For current weather:

bash
curl "https://api.openweathermap.org/data/2.5/weather?q={city}&appid=$WEATHER_API_KEY"


For 5-day forecast:

bash
curl "https://api.openweathermap.org/data/2.5/forecast?q={city}&appid=$WEATHER_API_KEY"


## Response Handling
Parse JSON response and extract:
- temp: Convert from Kelvin to Celsius
- weather[0].description: Human-readable condition
- wind.speed: In meters/second

When to Use This Pattern:

No existing MCP server for the API
Simple REST calls
Quick integration without server maintenance

Best Practices for Token Optimization

1. Structure Skills for Progressive Loading

# Main SKILL.md (~2k tokens)
Core instructions that apply to most requests.

For advanced features, see ADVANCED.md
For API reference, see API_REFERENCE.md

Separate rarely-used content into reference files.

2. Use Scripts for Heavy Lifting

Don't: Put 100 lines of data transformation logic in SKILL.md

Do: Create a script and reference it:

For data transformation, run:
$ python transform.py --input data.json

The script handles all edge cases and validation.

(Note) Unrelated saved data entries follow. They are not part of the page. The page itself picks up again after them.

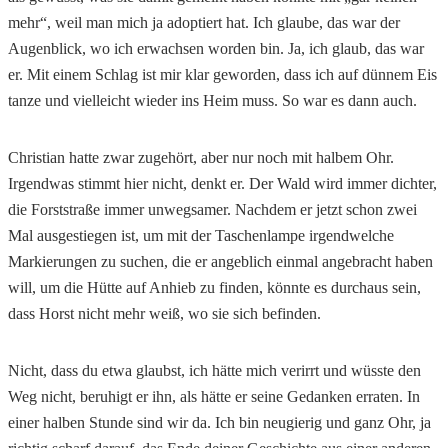
mehr“, weil man mich ja adoptiert hat. Ich glaube, das war der
Augenblick, wo ich erwachsen worden bin. Ja, ich glaub, das war
er. Mit einem Schlag ist mir klar geworden, dass ich auf dünnem Eis
tanze und vielleicht wieder ins Heim muss. So war es dann auch.
Christian hatte zwar zugehört, aber nur noch mit halbem Ohr.
Irgendwas stimmt hier nicht, denkt er. Der Wald wird immer dichter,
die Forststraße immer unwegsamer. Nachdem er jetzt schon zwei
Mal ausgestiegen ist, um mit der Taschenlampe irgendwelche
Markierungen zu suchen, die er angeblich einmal angebracht haben
will, um die Hütte auf Anhieb zu finden, könnte es durchaus sein,
dass Horst nicht mehr weiß, wo sie sich befinden.
Nicht, dass du etwa glaubst, ich hätte mich verirrt und wüsste den
Weg nicht, beruhigt er ihn, als hätte er seine Gedanken erraten. In
einer halben Stunde sind wir da. Ich bin neugierig und ganz Ohr, ja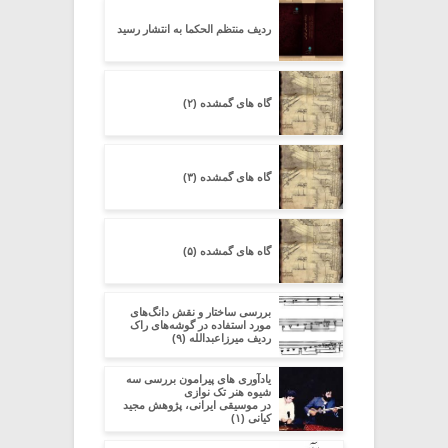
ردیف منتظم الحکما به انتشار رسید
گاه های گمشده (۲)
گاه های گمشده (۳)
گاه های گمشده (۵)
بررسی ساختار و نقش دانگ‌های
مورد استفاده در گوشه‌های راک
ردیف میرزاعبدالله (۹)
یادآوری های پیرامون بررسی سه
شیوه هنر تک نوازی
در موسیقی ایرانی، پژوهش مجید
کیانی (۱)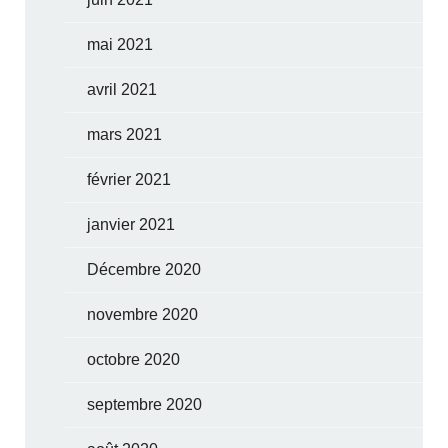
mai 2021
avril 2021
mars 2021
février 2021
janvier 2021
Décembre 2020
novembre 2020
octobre 2020
septembre 2020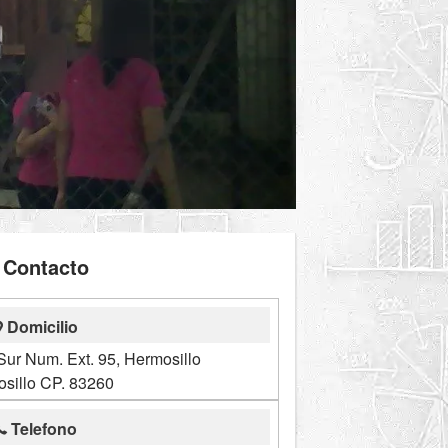
Contacto
Domicilio
Sur Num. Ext. 95, Hermosillo
sillo CP. 83260
Telefono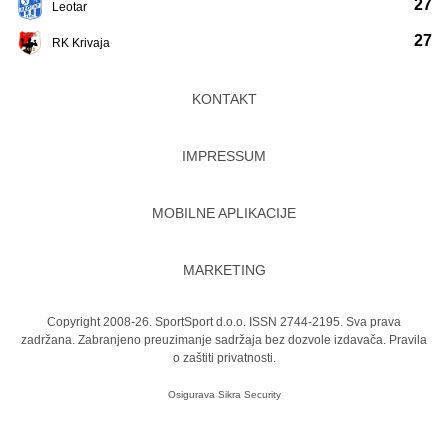
27
Leotar
27
RK Krivaja
KONTAKT
IMPRESSUM
MOBILNE APLIKACIJE
MARKETING
Copyright 2008-26. SportSport d.o.o. ISSN 2744-2195. Sva prava
zadržana. Zabranjeno preuzimanje sadržaja bez dozvole izdavača.
Pravila
o zaštiti privatnosti.
Osigurava
Sikra Security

3. Batch MCP Calls When Possible

Inefficient:

await mcp.call("get_user", { id: 1 });
await mcp.call("get_user", { id: 2 });
await mcp.call("get_user", { id: 3 });
// 3 calls × ~200 tokens = 600 tokens

Efficient:

await mcp.call("get_users", { ids: [1, 2, 3] });
// 1 call × ~250 tokens = 250 tokens

4. Keep MCP Tool Descriptions Concise

Every token in tool definitions is loaded every request:

Verbose (~300 tokens):

{
  "description": "This tool allows you to create a new task in the project management system. You can specify the task title, description, due date, priority level, assignee, project, tags, and custom fields. The task will be created and a confirmation with the task ID will be returned."
}

Concise (~80 tokens):

{
  "description": "Create a task. Returns task ID on success."
}

5. Choose the Right Tool for the Job

Use Case	Recommendation	Why
Simple API call	MCP	Lower overhead, deterministic
Complex workflow	Skill	Natural language instructions
Data processing	Skill + Script	Code never enters context
Real-time data	MCP	Direct external access
Business rules	Skill	Easy to read/update
Frequent operations	MCP	Consistent execution

Conclusion

Skills and MCP are complementary technologies, not competitors:

Skills provide flexible, context-rich instructions with excellent token efficiency for complex workflows
MCP provides reliable, structured tool access for external integrations
Combined, they create powerful AI agents that are both intelligent and efficient

The key to token optimization is understanding the loading patterns:

Skills use progressive disclosure — only pay for what you use
MCP definitions are always loaded — keep them concise
Scripts are the ultimate token saver — code never enters context
The hybrid approach often provides the best of both worlds

Start simple, measure your token usage, and evolve your architecture based on real-world patterns.